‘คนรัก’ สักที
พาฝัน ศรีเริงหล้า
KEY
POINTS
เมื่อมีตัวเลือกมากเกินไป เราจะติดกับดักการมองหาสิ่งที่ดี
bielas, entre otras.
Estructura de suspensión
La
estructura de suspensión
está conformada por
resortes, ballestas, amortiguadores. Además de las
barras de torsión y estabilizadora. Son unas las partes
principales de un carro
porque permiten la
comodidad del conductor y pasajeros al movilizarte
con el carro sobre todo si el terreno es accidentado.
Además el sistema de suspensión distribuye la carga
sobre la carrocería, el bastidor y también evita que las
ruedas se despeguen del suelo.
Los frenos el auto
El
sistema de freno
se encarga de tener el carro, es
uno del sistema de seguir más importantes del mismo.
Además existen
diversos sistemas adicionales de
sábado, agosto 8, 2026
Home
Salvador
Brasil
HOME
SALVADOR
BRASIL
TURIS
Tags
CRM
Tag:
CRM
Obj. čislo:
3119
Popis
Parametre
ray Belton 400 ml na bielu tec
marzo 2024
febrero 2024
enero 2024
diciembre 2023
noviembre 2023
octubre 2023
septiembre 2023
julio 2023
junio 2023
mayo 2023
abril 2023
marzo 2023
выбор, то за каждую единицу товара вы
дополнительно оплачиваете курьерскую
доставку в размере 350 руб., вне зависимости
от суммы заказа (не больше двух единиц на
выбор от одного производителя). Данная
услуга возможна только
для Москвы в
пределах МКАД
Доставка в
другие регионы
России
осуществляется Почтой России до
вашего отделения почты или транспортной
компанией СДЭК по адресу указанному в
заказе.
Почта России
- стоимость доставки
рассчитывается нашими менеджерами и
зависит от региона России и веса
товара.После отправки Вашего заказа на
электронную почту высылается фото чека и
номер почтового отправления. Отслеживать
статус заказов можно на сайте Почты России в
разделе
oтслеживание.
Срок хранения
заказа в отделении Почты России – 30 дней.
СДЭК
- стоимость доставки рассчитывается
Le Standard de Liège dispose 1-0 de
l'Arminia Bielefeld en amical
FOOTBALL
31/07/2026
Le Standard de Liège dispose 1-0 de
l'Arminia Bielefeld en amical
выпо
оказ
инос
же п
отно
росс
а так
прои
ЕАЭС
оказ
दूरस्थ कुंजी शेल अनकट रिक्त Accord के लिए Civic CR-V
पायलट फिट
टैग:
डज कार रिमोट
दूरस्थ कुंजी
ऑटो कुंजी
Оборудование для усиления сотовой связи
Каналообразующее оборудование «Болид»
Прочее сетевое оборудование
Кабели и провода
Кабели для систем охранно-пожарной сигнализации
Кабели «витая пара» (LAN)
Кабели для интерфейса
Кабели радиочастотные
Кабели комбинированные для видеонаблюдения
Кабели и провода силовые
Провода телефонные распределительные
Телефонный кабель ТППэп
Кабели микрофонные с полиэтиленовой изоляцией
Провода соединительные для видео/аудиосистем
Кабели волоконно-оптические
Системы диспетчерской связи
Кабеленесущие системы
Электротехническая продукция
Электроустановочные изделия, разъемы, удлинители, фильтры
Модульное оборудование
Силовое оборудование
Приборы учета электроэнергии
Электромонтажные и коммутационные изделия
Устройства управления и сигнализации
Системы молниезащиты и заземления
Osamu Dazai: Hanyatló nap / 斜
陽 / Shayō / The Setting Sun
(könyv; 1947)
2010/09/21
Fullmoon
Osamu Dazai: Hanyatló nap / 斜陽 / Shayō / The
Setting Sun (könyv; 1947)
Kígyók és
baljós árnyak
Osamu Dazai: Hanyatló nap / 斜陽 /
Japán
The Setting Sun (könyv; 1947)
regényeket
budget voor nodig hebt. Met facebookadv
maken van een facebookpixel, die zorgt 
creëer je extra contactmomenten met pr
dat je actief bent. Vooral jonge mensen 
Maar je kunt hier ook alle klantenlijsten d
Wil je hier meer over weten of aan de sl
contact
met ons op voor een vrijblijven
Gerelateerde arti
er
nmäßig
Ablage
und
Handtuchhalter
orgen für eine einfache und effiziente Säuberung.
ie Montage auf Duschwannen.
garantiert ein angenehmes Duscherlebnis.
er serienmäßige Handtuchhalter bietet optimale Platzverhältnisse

┄┄┄┄┄┄

EXERCISE GOAL> Take each line in the listing that has the word "СДЭК" and copy it.

TASK ANSWER>
компанией СДЭК по адресу указанному в
СДЭК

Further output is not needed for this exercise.